> [Aim of the exercise]
Give back the whole listing exactly as written, pictures excluded.

> [Given records]
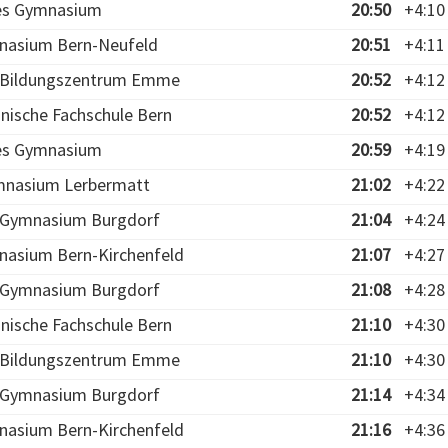
ies Gymnasium
20:50
+4:10
nasium Bern-Neufeld
20:51
+4:11
- Bildungszentrum Emme
20:52
+4:12
hnische Fachschule Bern
20:52
+4:12
ies Gymnasium
20:59
+4:19
mnasium Lerbermatt
21:02
+4:22
- Gymnasium Burgdorf
21:04
+4:24
nasium Bern-Kirchenfeld
21:07
+4:27
- Gymnasium Burgdorf
21:08
+4:28
hnische Fachschule Bern
21:10
+4:30
- Bildungszentrum Emme
21:10
+4:30
- Gymnasium Burgdorf
21:14
+4:34
nasium Bern-Kirchenfeld
21:16
+4:36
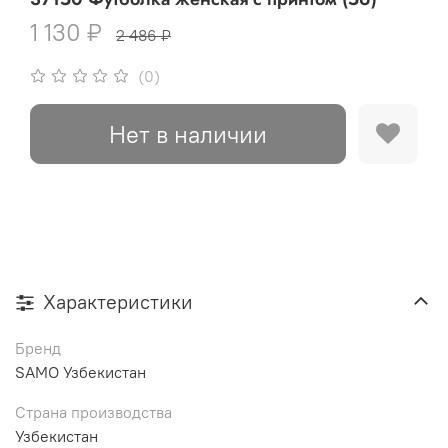
1 130 ₽
2 486 ₽
(0)
Нет в наличии
Характеристики
Бренд
SAMO Узбекистан
Страна производства
Узбекистан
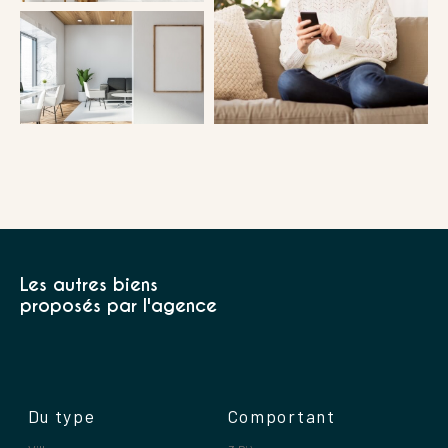
Coups de coeur
Exclusivités
Nouveautés
RECHERCHER
Les autres biens
proposés par l'agence
Du type
Comportant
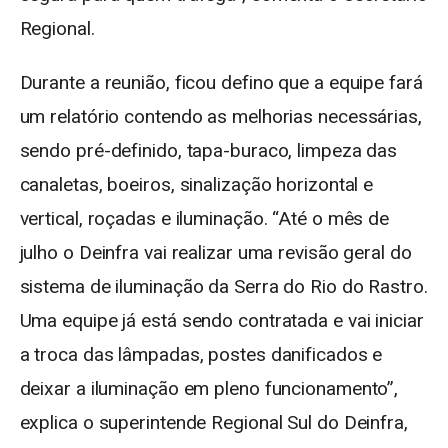
Regional.
Durante a reunião, ficou defino que a equipe fará
um relatório contendo as melhorias necessárias,
sendo pré-definido, tapa-buraco, limpeza das
canaletas, boeiros, sinalização horizontal e
vertical, roçadas e iluminação. “Até o mês de
julho o Deinfra vai realizar uma revisão geral do
sistema de iluminação da Serra do Rio do Rastro.
Uma equipe já está sendo contratada e vai iniciar
a troca das lâmpadas, postes danificados e
deixar a iluminação em pleno funcionamento”,
explica o superintende Regional Sul do Deinfra,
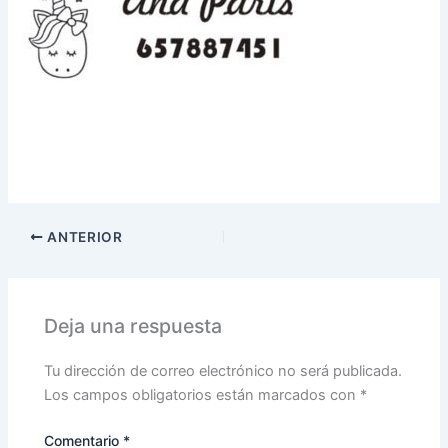
ANTERIOR
Deja una respuesta
Tu dirección de correo electrónico no será publicada.
Los campos obligatorios están marcados con
*
Comentario
*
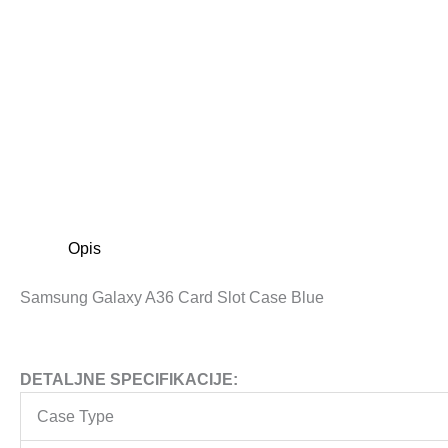
Opis
Samsung Galaxy A36 Card Slot Case Blue
DETALJNE SPECIFIKACIJE:
Case Type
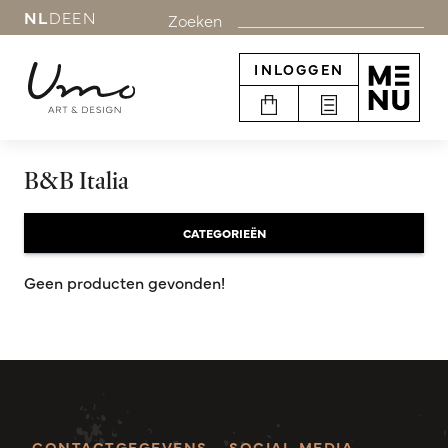
NL
DE
EN
Zoeken
INLOGGEN
B&B Italia
CATEGORIEËN
Geen producten gevonden!
CONTACTGEGEVENS
SOCIAL MEDIA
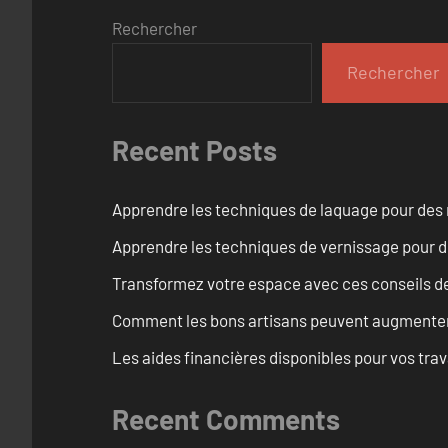
Rechercher
Rechercher
Recent Posts
Apprendre les techniques de laquage pour des 
Apprendre les techniques de vernissage pour d
Transformez votre espace avec ces conseils de
Comment les bons artisans peuvent augmenter l
Les aides financières disponibles pour vos tra
Recent Comments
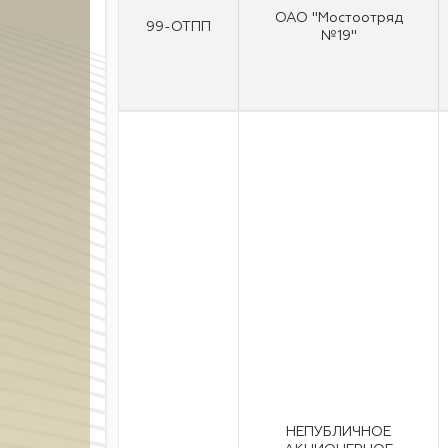
ОАО "Мостоотряд
99-ОТПП
№19"
НЕПУБЛИЧНОЕ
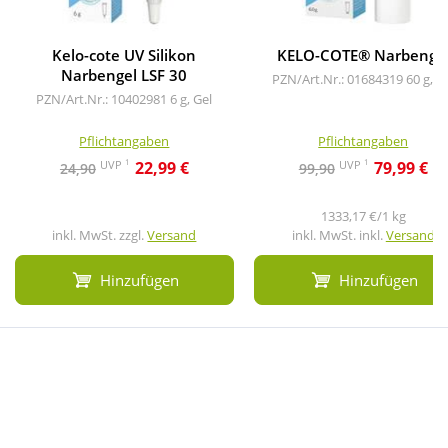
Kelo-cote UV Silikon
KELO-COTE® Narbenge
Narbengel LSF 30
PZN/Art.Nr.: 01684319
60 g, G
PZN/Art.Nr.: 10402981
6 g, Gel
Pflichtangaben
Pflichtangaben
1
1
UVP
UVP
22,99 €
79,99 €
24,90
99,90
1333,17 €/1 kg
inkl. MwSt. zzgl.
Versand
inkl. MwSt. inkl.
Versand
Hinzufügen
Hinzufügen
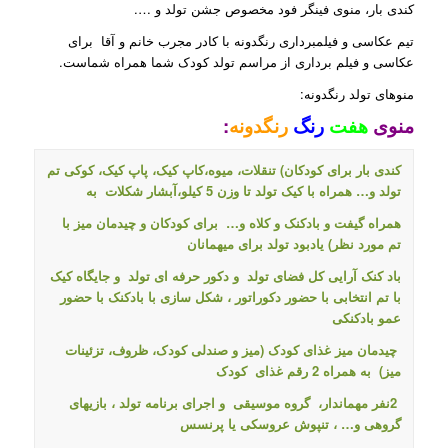
کندی بار، منوی فینگر فود مخصوص جشن تولد و ….
تیم عکاسی و فیلمبرداری رنگدونه با کادر مجرب خانم و آقا برای
عکاسی و فیلم برداری از مراسم تولد کودک شما همراه شماست.
منوهای تولد رنگدونه:
منوی
هفت
رنگ
رنگدونه
:
کندی بار برای کودکان
)
تنقلات، میوه،کاپ کیک، پاپ کیک، کوکی تم
تولد و… همراه با کیک تولد تا وزن 5 کیلو،آبشار شکلات به
همراه گیفت و بادکنک و کلاه و… برای کودکان و چیدمان میز با
تم مورد نظر) یادبود تولد برای میهمانان
باد کنک آرایی کل فضای تولد و دکور حرفه ای تولد و جایگاه کیک
با تم انتخابی
با حضور دکوراتور ، شکل سازی با بادکنک با حضور
عمو بادکنکی
چیدمان میز غذای کودک
(
میز و صندلی کودک، ظروف، تزئینات
میز
) به همراه 2 رقم غذای کودک
2نفر مهماندار،
گروه موسیقی و اجرای برنامه تولد ، بازیهای
گروهی و… ، تنپوش عروسکی یا پرنسس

> [Reply]
ies Gymnasium
20:50
+4:10
nasium Bern-Neufeld
20:51
+4:11
- Bildungszentrum Emme
20:52
+4:12
hnische Fachschule Bern
20:52
+4:12
ies Gymnasium
20:59
+4:19
mnasium Lerbermatt
21:02
+4:22
- Gymnasium Burgdorf
21:04
+4:24
nasium Bern-Kirchenfeld
21:07
+4:27
- Gymnasium Burgdorf
21:08
+4:28
hnische Fachschule Bern
21:10
+4:30
- Bildungszentrum Emme
21:10
+4:30
- Gymnasium Burgdorf
21:14
+4:34
nasium Bern-Kirchenfeld
21:16
+4:36
1 130 ₽
2 486 ₽
(0)
Нет в наличии
Характеристики
Бренд
SAMO Узбекистан
Страна производства
Узбекистан
Coups de coeur
Exclusivités
Nouveautés
RECHERCHER
Les autres biens
proposés par l'agence
Du type
Comportant
Regional.
Durante a reunião, ficou defino que a equipe fará
um relatório contendo as melhorias necessárias,
sendo pré-definido, tapa-buraco, limpeza das
canaletas, boeiros, sinalização horizontal e
vertical, roçadas e iluminação. “Até o mês de
julho o Deinfra vai realizar uma revisão geral do
sistema de iluminação da Serra do Rio do Rastro.
Uma equipe já está sendo contratada e vai iniciar
a troca das lâmpadas, postes danificados e
deixar a iluminação em pleno funcionamento”,
explica o superintende Regional Sul do Deinfra,
ANTERIOR
Deja una respuesta
Tu dirección de correo electrónico no será publicada.
Los campos obligatorios están marcados con
*
Comentario
*
Opis
Samsung Galaxy A36 Card Slot Case Blue
DETALJNE SPECIFIKACIJE:
Case Type
NL
DE
EN
Zoeken
INLOGGEN
B&B Italia
CATEGORIEËN
Geen producten gevonden!
CONTACTGEGEVENS
SOCIAL MEDIA
Rechercher
Rechercher
Recent Posts
Apprendre les techniques de laquage pour des 
Apprendre les techniques de vernissage pour d
Transformez votre espace avec ces conseils de
Comment les bons artisans peuvent augmenter l
Les aides financières disponibles pour vos tra
Recent Comments
ОАО "Мостоотряд
99-ОТПП
№19"
НЕПУБЛИЧНОЕ
Kelo-cote UV Silikon
KELO-COTE® Narbenge
Narbengel LSF 30
PZN/Art.Nr.: 01684319
60 g, G
PZN/Art.Nr.: 10402981
6 g, Gel
Pflichtangaben
Pflichtangaben
1
1
UVP
UVP
22,99 €
79,99 €
24,90
99,90
1333,17 €/1 kg
inkl. MwSt. zzgl.
Versand
inkl. MwSt. inkl.
Versand
Hinzufügen
Hinzufügen
کندی بار، منوی فینگر فود مخصوص جشن تولد و ….
تیم عکاسی و فیلمبرداری رنگدونه با کادر مجرب خانم و آقا برای
عکاسی و فیلم برداری از مراسم تولد کودک شما همراه شماست.
منوهای تولد رنگدونه:
منوی
هفت
رنگ
رنگدونه
:
کندی بار برای کودکان
)
تنقلات، میوه،کاپ کیک، پاپ کیک، کوکی تم
تولد و… همراه با کیک تولد تا وزن 5 کیلو،آبشار شکلات به
همراه گیفت و بادکنک و کلاه و… برای کودکان و چیدمان میز با
تم مورد نظر) یادبود تولد برای میهمانان
باد کنک آرایی کل فضای تولد و دکور حرفه ای تولد و جایگاه کیک
با تم انتخابی
با حضور دکوراتور ، شکل سازی با بادکنک با حضور
عمو بادکنکی
چیدمان میز غذای کودک
(
میز و صندلی کودک، ظروف، تزئینات
میز
) به همراه 2 رقم غذای کودک
2نفر مهماندار،
گروه موسیقی و اجرای برنامه تولد ، بازیهای
گروهی و… ، تنپوش عروسکی یا پرنسس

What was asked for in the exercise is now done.